Wednesday, October 8, 2025

The '90s Moral Panic Over Sex on Network TV

Three decades on Seinfeld remains a cultural touchstone, with the episode "The Contest," if not one of its best, at least one of its most notorious for the "show about nothing" devoting a full half hour to the theme of a certain conventionally solitary activity that the conventional wisdom regards "everyone" as doing all as "no one" admits to doing it, with the awkwardness of "admission" quite central to what the episode's script does with that theme. The results, of course, contain their share of "edgy" moments putting many of the protagonists' less seemly traits front and center--not least George Costanza's dutifully visiting his mother in the hospital in spite of her really, really not wanting to see him just about now (those who have seen the episode are unlikely to have forgotten why) simply for the pleasure of seeing on the curtain separating his mother's bed from her roommate's the silhouette of the attending nurse (Andrea Parker, just a few years short of her rise to TV stardom with her role on The Pretender) giving a spongebath to the room's (similarly sexy) other occupant. Still, it is notable that the episode achieves its charge without, indeed in part because of, the extreme obliqueness of its references to the act in question, no character ever speaking any of the formal or medical terms for such activity, or any recognizable proxy for it of a slang or any other nature. Rather the writers put on a virtuoso performance of tap-dancing around them that, even as it appreciably added to the entertainment value of the goings-on likely left many, due to the combination of shock at seeing this (apparently) the theme of a half-hour prime-time sitcom episode in that era with the aforementioned obliqueness wondering even at the very end "Was that really about what I thought it was about?"
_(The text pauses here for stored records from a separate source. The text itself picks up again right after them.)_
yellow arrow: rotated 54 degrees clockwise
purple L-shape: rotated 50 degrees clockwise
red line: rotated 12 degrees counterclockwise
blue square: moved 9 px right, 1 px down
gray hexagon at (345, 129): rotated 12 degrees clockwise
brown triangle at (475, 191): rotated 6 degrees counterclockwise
In 2025 that virtuoso performance, and the inevitable blowback from parents' groups and the other usual suspects in these affairs, is a reminder of the tensions, and moral panic, that surrounded the content of American network television in the '90s. This was certainly the case where violence was concerned, as the rather muddled affair that saw the Clinton administration cynically playing the old game of using culture wars as cover for class wars with pop culture the favored terrain (grandstanding about violence on TV as it brazenly betrayed its supporters by ferociously pushing a neoliberal economic program). However, as the matter of Seinfeld shows this was the case with sex as well as violence, as one remembers when alongside this they recall the furor over ABC's teasing that those portions of the female anatomy considered red lines by the censors would not always be "strategically concealed" when Mariel Hemingway went nude in an episode of her legal drama Civil Wars; and the rancor over June Chadwick's actually crossing those red lines in a skinny-dipping scene in the Northern Exposure-in-Hawaii that was Going to Extremes; and the outrage over what the controversial-before-it-even-hit-the-airwaves NYPD Blue was expected to (and ultimately, did) bring to the small screen.
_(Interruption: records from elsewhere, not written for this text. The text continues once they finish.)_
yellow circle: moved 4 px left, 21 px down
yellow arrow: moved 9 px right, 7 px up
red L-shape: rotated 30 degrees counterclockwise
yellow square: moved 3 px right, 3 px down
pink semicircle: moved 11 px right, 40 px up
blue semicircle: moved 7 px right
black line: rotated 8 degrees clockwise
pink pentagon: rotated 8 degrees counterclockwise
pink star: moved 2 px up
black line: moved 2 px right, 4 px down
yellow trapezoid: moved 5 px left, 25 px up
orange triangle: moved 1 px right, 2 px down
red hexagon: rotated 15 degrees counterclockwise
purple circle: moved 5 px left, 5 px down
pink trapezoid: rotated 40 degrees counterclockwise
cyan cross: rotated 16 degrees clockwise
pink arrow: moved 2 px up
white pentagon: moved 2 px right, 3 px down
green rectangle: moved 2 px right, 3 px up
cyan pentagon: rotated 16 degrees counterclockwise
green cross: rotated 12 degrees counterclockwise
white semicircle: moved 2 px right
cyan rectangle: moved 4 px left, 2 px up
Of course, many of those shows over which there was such a brouhaha are not even a memory today. (In spite of the sensation surrounding the episodes just mentioned both Civil Wars and Going to Extremes were so short-lived that they were never even close to making it into syndication, seem to have left no legacy of any kind, and are apparently unavailable in streaming or through any other medium.) Others are better remembered, but not for shock value--the enduring affection of fans of Seinfeld and NYPD Blue ultimately having little to do with what shock value they had by '90s-era-network-TV-standards, with the lingering of an episode like "The Contest" in the pop cultural memory a testament to its wit rather than its provocativeness as what was shocking no longer seemed to be so. Part of that story was that network TV censorship in such areas did relax somewhat in subsequent years (thus did a decade later Friends devote an episode of its own to a character "getting caught" that addressed the "incident" in much more direct fashion but also with far less fuss). But a still bigger part is the way in which network TV became decreasingly central to people's experience of television generally in a milieu where most people had cable TV, and most of those at least one of the premium channels increasingly airing content that made what horrified parents on a Big Three network look like nothing by comparison, all amid the dawning of the Internet that changed the game out of all recognition as der kulturkampf increasingly looked like bandenkrieg.